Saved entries
»»

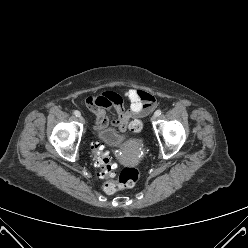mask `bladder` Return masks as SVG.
Segmentation results:
<instances>
[{
	"mask_svg": "<svg viewBox=\"0 0 248 248\" xmlns=\"http://www.w3.org/2000/svg\"><path fill=\"white\" fill-rule=\"evenodd\" d=\"M98 137L103 143L109 146H119L124 140V136L110 126L99 129Z\"/></svg>",
	"mask_w": 248,
	"mask_h": 248,
	"instance_id": "obj_1",
	"label": "bladder"
}]
</instances>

««

## PROBLEM
If an entry contains a picture, leave it out and repeat the rest exactly.

## TASK RESPONSE
mask `bladder` Return masks as SVG.
Segmentation results:
<instances>
[{
	"mask_svg": "<svg viewBox=\"0 0 248 248\" xmlns=\"http://www.w3.org/2000/svg\"><path fill=\"white\" fill-rule=\"evenodd\" d=\"M98 137L103 143L109 146H119L124 140V136L110 126L99 129Z\"/></svg>",
	"mask_w": 248,
	"mask_h": 248,
	"instance_id": "obj_1",
	"label": "bladder"
}]
</instances>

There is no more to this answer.